WHAT YOU SHOULD DO:
Show all lines containing "Paris" from the data below.

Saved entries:
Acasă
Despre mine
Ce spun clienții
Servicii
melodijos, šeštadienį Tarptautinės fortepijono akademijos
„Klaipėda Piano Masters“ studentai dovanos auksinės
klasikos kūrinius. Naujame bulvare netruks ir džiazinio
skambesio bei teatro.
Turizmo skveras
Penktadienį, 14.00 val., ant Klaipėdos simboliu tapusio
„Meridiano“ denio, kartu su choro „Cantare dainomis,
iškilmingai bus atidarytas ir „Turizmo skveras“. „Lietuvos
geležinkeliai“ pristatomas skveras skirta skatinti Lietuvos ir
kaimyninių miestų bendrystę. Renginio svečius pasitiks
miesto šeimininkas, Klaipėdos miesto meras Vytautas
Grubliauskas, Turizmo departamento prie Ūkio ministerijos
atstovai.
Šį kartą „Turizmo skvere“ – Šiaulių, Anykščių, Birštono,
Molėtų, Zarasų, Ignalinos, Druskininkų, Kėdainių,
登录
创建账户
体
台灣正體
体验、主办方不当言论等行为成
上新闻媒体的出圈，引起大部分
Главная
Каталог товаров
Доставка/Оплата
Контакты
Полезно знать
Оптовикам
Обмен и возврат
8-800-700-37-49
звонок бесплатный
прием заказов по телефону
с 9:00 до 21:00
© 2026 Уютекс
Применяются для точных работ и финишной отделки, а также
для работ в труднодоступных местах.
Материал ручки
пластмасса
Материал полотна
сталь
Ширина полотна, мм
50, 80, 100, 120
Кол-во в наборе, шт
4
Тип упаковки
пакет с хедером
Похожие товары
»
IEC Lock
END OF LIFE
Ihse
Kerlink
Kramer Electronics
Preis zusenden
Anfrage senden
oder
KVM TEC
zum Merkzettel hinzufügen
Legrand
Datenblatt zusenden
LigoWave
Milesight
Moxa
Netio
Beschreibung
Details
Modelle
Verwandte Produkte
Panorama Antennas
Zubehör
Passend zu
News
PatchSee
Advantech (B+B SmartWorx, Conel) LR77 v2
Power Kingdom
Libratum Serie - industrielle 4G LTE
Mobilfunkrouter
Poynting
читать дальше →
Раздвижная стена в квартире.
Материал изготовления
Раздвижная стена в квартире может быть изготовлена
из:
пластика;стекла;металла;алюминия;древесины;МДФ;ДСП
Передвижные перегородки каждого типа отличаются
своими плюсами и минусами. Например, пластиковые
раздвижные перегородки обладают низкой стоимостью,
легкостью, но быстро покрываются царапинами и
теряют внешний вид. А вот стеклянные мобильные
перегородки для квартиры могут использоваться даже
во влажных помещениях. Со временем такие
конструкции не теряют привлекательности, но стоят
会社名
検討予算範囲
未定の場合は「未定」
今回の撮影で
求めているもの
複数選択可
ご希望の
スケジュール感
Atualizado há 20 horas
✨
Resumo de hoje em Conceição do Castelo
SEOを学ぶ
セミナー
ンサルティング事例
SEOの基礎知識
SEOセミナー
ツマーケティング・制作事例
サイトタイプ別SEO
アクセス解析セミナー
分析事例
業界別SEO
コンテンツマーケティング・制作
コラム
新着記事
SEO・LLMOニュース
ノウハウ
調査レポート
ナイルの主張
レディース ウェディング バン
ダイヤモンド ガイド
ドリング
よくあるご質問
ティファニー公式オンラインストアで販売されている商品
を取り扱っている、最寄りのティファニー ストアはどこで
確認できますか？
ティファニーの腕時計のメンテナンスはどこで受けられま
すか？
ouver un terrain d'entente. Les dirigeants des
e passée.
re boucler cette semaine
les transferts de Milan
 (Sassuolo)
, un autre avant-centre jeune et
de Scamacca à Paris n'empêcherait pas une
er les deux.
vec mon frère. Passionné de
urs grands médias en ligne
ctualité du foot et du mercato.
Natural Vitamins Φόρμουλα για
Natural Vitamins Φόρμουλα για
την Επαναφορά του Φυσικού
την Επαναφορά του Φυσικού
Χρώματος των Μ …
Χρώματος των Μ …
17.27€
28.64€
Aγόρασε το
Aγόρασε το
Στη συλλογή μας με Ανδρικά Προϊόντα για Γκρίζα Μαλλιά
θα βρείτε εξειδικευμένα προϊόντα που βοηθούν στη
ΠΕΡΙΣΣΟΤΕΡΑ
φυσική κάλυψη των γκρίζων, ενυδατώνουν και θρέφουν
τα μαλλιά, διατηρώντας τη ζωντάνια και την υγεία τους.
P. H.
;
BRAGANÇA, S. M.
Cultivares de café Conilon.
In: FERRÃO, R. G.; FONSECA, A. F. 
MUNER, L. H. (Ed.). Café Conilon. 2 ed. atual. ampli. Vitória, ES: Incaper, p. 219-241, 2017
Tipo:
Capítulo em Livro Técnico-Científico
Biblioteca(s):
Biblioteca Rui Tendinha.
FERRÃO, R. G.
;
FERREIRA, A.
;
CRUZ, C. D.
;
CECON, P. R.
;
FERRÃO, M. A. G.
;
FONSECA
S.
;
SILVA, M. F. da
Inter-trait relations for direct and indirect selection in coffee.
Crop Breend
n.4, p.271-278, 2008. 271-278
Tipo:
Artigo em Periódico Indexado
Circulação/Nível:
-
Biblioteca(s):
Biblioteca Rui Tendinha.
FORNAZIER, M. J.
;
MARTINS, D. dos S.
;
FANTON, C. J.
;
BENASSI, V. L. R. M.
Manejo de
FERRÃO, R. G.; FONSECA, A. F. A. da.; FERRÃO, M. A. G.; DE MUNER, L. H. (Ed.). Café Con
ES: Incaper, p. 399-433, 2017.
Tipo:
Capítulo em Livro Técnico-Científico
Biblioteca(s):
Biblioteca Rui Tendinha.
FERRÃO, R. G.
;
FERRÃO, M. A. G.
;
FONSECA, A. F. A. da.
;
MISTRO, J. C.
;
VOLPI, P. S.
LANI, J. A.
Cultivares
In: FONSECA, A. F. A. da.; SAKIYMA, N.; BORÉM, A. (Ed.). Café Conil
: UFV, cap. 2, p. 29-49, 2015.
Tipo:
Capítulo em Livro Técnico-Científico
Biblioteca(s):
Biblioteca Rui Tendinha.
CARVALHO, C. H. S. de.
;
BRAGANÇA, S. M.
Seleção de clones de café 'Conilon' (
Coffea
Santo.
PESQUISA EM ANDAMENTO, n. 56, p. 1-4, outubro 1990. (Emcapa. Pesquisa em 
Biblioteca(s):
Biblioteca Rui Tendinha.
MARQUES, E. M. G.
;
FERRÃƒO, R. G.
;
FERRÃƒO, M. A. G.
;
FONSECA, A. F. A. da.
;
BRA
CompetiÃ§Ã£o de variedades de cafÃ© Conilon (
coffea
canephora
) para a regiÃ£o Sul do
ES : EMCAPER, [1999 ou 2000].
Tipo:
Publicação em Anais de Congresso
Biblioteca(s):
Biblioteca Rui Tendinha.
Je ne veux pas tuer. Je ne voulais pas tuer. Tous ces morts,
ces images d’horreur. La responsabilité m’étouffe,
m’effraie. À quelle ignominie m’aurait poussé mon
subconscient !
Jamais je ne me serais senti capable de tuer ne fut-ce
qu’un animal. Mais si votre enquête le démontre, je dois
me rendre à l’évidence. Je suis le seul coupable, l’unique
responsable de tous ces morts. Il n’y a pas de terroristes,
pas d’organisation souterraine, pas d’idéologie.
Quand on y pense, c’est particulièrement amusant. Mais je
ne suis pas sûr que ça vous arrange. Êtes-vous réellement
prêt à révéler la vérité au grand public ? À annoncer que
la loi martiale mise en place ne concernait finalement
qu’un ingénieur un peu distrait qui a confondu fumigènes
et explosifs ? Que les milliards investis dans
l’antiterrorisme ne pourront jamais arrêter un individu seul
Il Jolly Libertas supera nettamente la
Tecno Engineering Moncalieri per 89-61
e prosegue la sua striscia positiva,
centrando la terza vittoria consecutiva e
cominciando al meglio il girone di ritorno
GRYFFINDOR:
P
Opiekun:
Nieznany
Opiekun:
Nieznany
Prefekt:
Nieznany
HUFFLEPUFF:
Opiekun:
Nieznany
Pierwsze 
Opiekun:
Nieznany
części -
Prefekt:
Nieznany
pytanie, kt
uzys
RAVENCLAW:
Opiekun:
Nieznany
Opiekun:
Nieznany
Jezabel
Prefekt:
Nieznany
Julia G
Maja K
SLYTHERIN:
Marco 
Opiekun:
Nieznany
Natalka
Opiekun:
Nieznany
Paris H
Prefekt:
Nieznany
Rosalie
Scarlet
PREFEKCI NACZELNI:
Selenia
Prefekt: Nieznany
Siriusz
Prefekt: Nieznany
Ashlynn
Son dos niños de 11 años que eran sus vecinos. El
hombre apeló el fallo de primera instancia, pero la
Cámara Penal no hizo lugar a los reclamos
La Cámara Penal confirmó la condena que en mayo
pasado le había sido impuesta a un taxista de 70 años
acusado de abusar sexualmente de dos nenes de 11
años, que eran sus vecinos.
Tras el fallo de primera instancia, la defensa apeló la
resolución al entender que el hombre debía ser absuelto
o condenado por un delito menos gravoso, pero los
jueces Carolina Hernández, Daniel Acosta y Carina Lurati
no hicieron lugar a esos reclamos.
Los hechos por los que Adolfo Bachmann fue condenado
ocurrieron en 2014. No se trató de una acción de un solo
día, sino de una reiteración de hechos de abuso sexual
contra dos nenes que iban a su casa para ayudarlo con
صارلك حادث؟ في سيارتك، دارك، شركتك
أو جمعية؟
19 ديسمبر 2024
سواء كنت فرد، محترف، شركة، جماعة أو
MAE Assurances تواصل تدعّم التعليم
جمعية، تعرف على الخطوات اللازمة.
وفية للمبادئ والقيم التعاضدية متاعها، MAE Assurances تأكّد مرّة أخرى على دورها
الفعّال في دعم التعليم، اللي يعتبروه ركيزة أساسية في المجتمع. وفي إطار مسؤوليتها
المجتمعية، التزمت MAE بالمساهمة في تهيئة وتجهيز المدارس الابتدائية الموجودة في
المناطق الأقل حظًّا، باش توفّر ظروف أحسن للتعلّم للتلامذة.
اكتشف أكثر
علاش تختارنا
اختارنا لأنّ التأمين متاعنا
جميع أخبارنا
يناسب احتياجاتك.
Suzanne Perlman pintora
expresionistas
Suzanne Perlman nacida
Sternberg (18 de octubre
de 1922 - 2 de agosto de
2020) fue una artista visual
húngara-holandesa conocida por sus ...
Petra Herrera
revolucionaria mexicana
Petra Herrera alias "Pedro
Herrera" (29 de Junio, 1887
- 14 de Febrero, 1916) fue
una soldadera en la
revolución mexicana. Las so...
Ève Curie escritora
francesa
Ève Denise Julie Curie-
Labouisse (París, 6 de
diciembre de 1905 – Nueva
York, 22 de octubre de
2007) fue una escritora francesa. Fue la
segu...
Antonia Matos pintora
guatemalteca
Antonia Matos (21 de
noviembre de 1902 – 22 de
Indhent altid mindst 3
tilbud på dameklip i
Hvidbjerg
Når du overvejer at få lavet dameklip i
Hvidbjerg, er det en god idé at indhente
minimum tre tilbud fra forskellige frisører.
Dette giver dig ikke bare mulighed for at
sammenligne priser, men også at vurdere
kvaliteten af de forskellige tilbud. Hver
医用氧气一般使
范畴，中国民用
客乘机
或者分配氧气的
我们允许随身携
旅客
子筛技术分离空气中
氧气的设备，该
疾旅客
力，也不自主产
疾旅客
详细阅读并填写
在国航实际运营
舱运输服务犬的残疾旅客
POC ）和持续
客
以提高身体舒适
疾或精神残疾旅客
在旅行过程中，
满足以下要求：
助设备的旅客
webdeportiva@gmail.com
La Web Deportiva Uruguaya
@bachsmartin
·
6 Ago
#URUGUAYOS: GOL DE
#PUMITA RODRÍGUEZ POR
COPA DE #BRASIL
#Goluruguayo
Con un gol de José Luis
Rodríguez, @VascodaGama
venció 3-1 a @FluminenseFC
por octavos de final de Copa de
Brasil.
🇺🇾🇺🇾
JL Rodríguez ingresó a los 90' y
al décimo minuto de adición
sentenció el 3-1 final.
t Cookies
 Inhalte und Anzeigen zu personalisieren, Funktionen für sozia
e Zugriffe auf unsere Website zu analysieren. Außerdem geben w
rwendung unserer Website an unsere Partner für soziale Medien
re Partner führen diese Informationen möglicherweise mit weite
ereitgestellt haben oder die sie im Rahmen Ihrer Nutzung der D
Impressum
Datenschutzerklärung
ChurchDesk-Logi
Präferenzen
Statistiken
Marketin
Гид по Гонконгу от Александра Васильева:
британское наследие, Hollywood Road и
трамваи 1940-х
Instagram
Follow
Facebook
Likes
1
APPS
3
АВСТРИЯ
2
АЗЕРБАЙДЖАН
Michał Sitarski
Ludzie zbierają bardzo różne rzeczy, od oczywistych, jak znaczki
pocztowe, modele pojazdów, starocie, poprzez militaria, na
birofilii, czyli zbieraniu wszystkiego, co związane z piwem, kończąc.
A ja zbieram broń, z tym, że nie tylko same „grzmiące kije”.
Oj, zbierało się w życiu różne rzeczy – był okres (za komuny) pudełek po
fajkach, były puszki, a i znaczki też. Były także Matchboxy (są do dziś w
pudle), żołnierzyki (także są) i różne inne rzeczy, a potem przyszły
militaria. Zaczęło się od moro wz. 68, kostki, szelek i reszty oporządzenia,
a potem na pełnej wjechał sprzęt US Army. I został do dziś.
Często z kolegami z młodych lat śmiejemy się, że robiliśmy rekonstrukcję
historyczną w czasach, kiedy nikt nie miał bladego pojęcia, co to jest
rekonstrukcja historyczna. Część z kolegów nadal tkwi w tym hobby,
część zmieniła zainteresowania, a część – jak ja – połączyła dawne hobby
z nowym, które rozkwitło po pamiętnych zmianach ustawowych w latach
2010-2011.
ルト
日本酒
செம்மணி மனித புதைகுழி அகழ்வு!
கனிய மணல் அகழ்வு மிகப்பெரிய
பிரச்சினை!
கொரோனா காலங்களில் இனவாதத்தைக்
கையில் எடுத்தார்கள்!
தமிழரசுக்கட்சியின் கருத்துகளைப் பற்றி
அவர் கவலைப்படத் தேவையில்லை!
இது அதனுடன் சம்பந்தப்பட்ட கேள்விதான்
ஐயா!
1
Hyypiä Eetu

RESULT OF THE EXERCISE:
de Scamacca à Paris n'empêcherait pas une
Paris H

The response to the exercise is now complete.